Oğlum, senin niyetin pilot olmak falan değil, turist olmak anlaşılan, dedi Gökhan. Bilmiyorum Gökhan. Uçmak istiyorum. Kanatlara ihtiyaç duymadan. Teknik bilmeden. Pilot olmadan. Basmadan pedallara. Motoru çalıştırmadan. Ezbere. Rastgele. Öööööööölllllllllüüüüüümmmmm. Gökhan omzumu dürterek bak, dedi. Baktım. Yanımızda büyük bir kuş süzülüyor. Kartal, dedi Gökhan. Bence şahin, dedim. Sen misin pilot, ben miyim? Ben hep görüyorum kuşları. Senden daha iyi tanırım, dedi. Pilot kaprisi mi bu? Tamam Gökhan sen daha iyi bilirsin. Gökhan kuşu takip etmeye başladı. Saçmalama, dedim. Dinlemedi. Dinler mi? Dümen onun elinde, istediği tarafa kırar. Helikopterin dümeni yok. Her neyse. Neticede pilot, o. Yarım saat oldu hâlâ kuşun peşindeyiz. Nihayet yere indiğini gördük. Biz de inişe geçtik. Bbbbbbbbiiiiiiiiiiiitttttttttiiiiiiiiiiişşş. Neden iniyoruz, diye sordum Gökhan’a.
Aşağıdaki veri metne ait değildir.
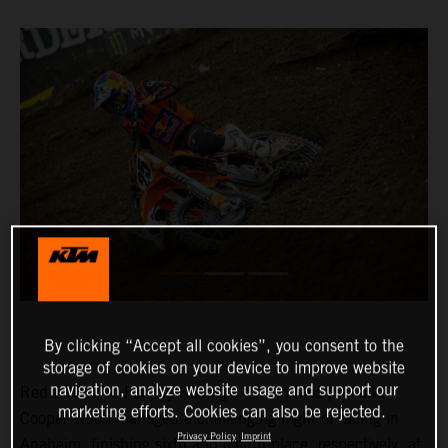
By clicking “Accept all cookies”, you consent to the
storage of cookies on your device to improve website
navigation, analyze website usage and support our
Red Bull KTM Factory Racing’s Marvin Musquin and
marketing efforts. Cookies can also be rejected.
Cooper Webb managed a challenging night of racing in
Privacy Policy
Imprint
Anaheim, finishing sixth and eighth-place, respectively, at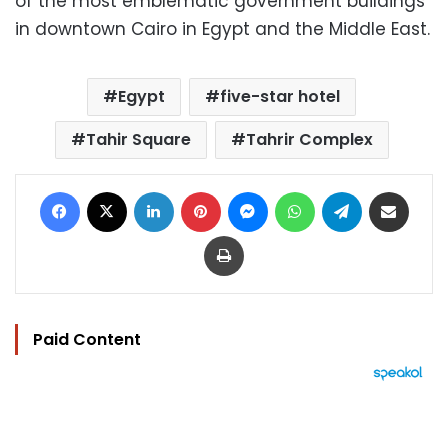
of the most emblematic government buildings
in downtown Cairo in Egypt and the Middle East.
Egypt
five-star hotel
Tahir Square
Tahrir Complex
Facebook
X
LinkedIn
Pinterest
Messenger
WhatsApp
Telegram
Share via Email
Print
Paid Content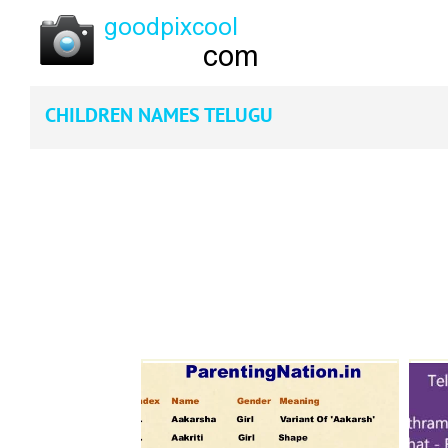
CHILDREN NAMES TELUGU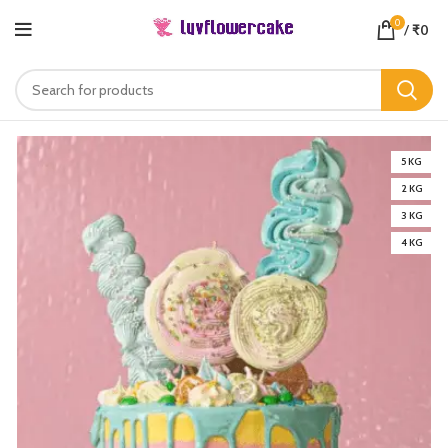
0
/
₹
0
5 KG
2 KG
3 KG
4 KG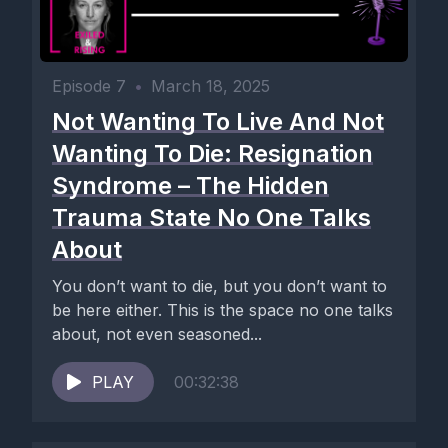
Episode 7
•
March 18, 2025
Not Wanting To Live And Not
Wanting To Die: Resignation
Syndrome – The Hidden
Trauma State No One Talks
About
You don’t want to die, but you don’t want to
be here either. This is the space no one talks
about, not even seasoned...
PLAY
00:32:38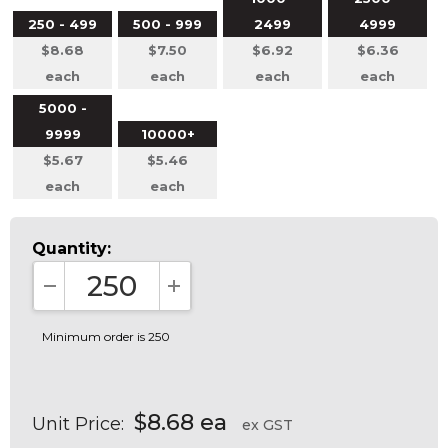
250 - 499
500 - 999
2499
4999
$8.68
$7.50
$6.92
$6.36
each
each
each
each
5000 -
9999
10000+
$5.67
$5.46
each
each
Quantity:
DECREASE QUANTITY:
INCREASE QUANTITY:
Minimum order is 250
$8.68 ea
Unit Price:
ex GST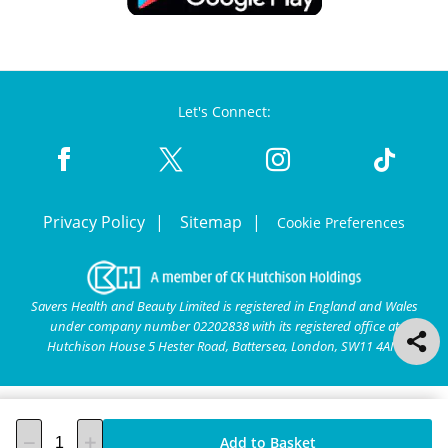
Let's Connect:
Privacy Policy
Sitemap
Cookie Preferences
Savers Health and Beauty Limited is registered in England and Wales
under company number 02202838 with its registered office at
Hutchison House 5 Hester Road, Battersea, London, SW11 4AN.
Add to Basket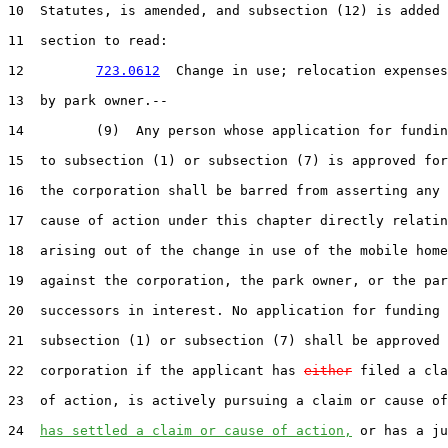
10  Statutes, is amended, and subsection (12) is added 
11  section to read:

12         
723.0612
  Change in use; relocation expenses
13  by park owner.--

14         (9)  Any person whose application for fundin
15  to subsection (1) or subsection (7) is approved for
16  the corporation shall be barred from asserting any 
17  cause of action under this chapter directly relatin
18  arising out of the change in use of the mobile home
19  against the corporation, the park owner, or the par
20  successors in interest. No application for funding 
21  subsection (1) or subsection (7) shall be approved 
22  corporation if the applicant has 
either
 filed a cla
23  of action, is actively pursuing a claim or cause of
24  
has settled a claim or cause of action,
 or has a ju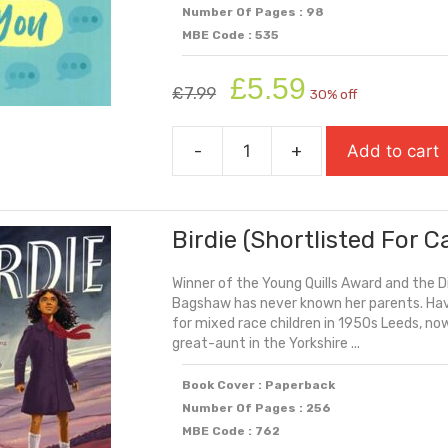
Number Of Pages : 98
MBE Code : 535
Original
Current
£
5.59
£
7.99
30% off
price
price
was:
is:
-
+
Add to cart
£7.99.
£5.59.
Because
Of
You
Birdie (Shortlisted For 
quantity
Winner of the Young Quills Award and the D
Bagshaw has never known her parents. Havi
for mixed race children in 1950s Leeds, no
great-aunt in the Yorkshire ...
Book Cover : Paperback
Number Of Pages : 256
MBE Code : 762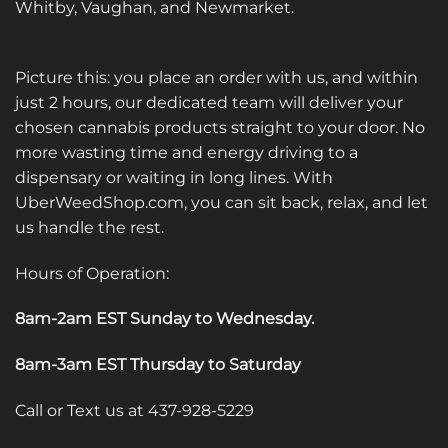
Whitby, Vaughan, and Newmarket.
Picture this: you place an order with us, and within
just 2 hours, our dedicated team will deliver your
chosen cannabis products straight to your door. No
more wasting time and energy driving to a
dispensary or waiting in long lines. With
UberWeedShop.com, you can sit back, relax, and let
us handle the rest.
Hours of Operation:
8am-2am EST Sunday to Wednesday
.
8am-3am EST Thursday to Saturday
Call or Text us at 437-928-5229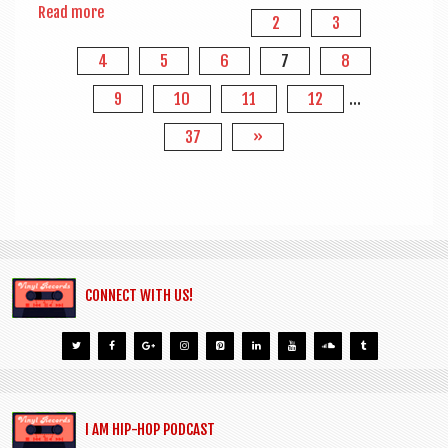
Read more
2
3
4
5
6
7
8
9
10
11
12
…
37
»
CONNECT WITH US!
I AM HIP-HOP PODCAST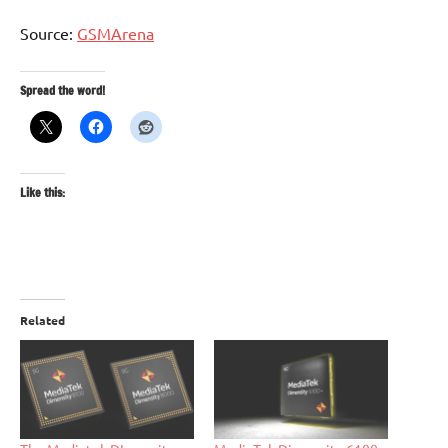
Source:
GSMArena
Spread the word!
Like this:
Related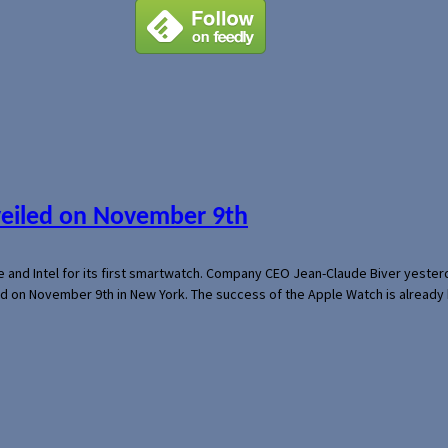
veiled on November 9th
e and Intel for its first smartwatch. Company CEO Jean-Claude Biver yeste
ed on November 9th in New York. The success of the Apple Watch is already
Kuşu bulacağız, dedi. Diyecek sözüm yok sana Gökhan. Peşinden gidilecek en son varlık kuşlardır. Çünkü gidemezsin. Gitsen varamazsın. Varsan bulamazsın. Bulsan tutamazsın. Ama Gökhan dinlemez. Çünkü delidir, ne yapsa yeridir. Etrafı dağlarla çevrili düz bir ovaya indik. Her yer yemyeşil. İleride bir sürü koyun kuzu var. Me’lemer ve çan sesleri bir senfoni orkestrası kadar lezzet verebilir dinleyenlere. Biz dinlemedik. Helikopterden iner inmez yürümeye başladık.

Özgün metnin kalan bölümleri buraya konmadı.